In addition to recalling its diplomats, South Africa is also vowing to take action against Israel’s ambassador to South Africa, Eli Belotserkovsky, although it did not specify what action would be taken. Its cabinet said the ambassador had made “disparaging remarks” against South Africans who spoke out against Israel’s bombardment of Gaza. It did not disclose those remarks, and a search of South African media found no clear examples.

The ambassador’s status in South Africa is “more and more untenable,” the cabinet statement said.

South African Foreign Minister Naledi Pandor, at a separate news conference, said the recall of diplomats is a signal that there is “a great deal of harm and concern to a country.”

She added: “We are extremely concerned at the continued killing of children and innocent civilians in the Palestinian territory. We believe the nature of response by Israel has become one of collective punishment, which falls fully outside of the practice of international humanitarian and international human rights law.”

The Palestinian embassy in South Africa said it welcomed the “decisive action” by the government to recall its diplomats. But a spokesperson for Israel’s foreign ministry, Lior Haiat, said the South African decision was “a victory for the Hamas terrorist organization.”

Iran, a long-standing enemy of Israel, praised South Africa for its recent actions.
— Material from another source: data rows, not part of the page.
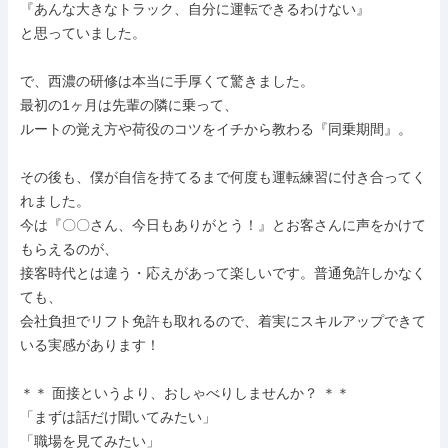
『あんな大きなトラック、自分に運転できるわけない』

と思っていました。

で、西濃の研修は本当に手厚くて驚きました。

最初の1ヶ月は先輩の隣に乗って、

ルートの覚え方や荷役のコツをイチから教わる『同乗期間』。

その後も、僕が自信を持てるまで何度も運転練習に付き合ってく
れました。

今は『〇〇さん、今日もありがとう！』とお客さんに声をかけて
もらえるのが、

接客時代とは違う・応えがあって楽しいです。普通免許しかなく
ても、

会社負担でリフト免許も取れるので、着実にスキルアップできて
いる実感があります！

＊＊ 面接というより、おしゃべりしませんか？ ＊＊

「まずは話だけ聞いてみたい」

「職場を見てみたい」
Iranian Foreign Minister Hossein Amir-Abdollahian, in a statement on Monday, said the country was grateful to South Africa for its “commendable action” in supporting Palestinians, and for its calls for the International Criminal Court to take action against Israel.

South Africa was slow to criticize Hamas or express sympathy for the Israeli victims after the Hamas attack on Oct. 7. In a statement Saturday, for example, South Africa’s International Relations Department referred to the estimated 1,400 victims of the Hamas attack as “settlers and soldiers” – ignoring the hundreds of children, women and elderly people who were killed or abducted.

At a meeting last month, President Cyril Ramaphosa and other senior members of South Africa’s ruling party, the African National Congress, wore black clothing and Palestinian kaffiyehs to express their solidarity with the Palestinian cause. Some also waved the Palestinian flag.

The ANC has always viewed the plight of the Palestinians as being similar to its own fight for the liberation of South Africa’s black majority from the oppression of apartheid.

The Palestinians are “waging a war against a government that has been dubbed an apartheid state,” Mr. Ramaphosa told journalists during the ANC meeting last month. “As people and an organization that has struggled against an oppressive regime of apartheid, we pledge solidarity with the Palestinian people.”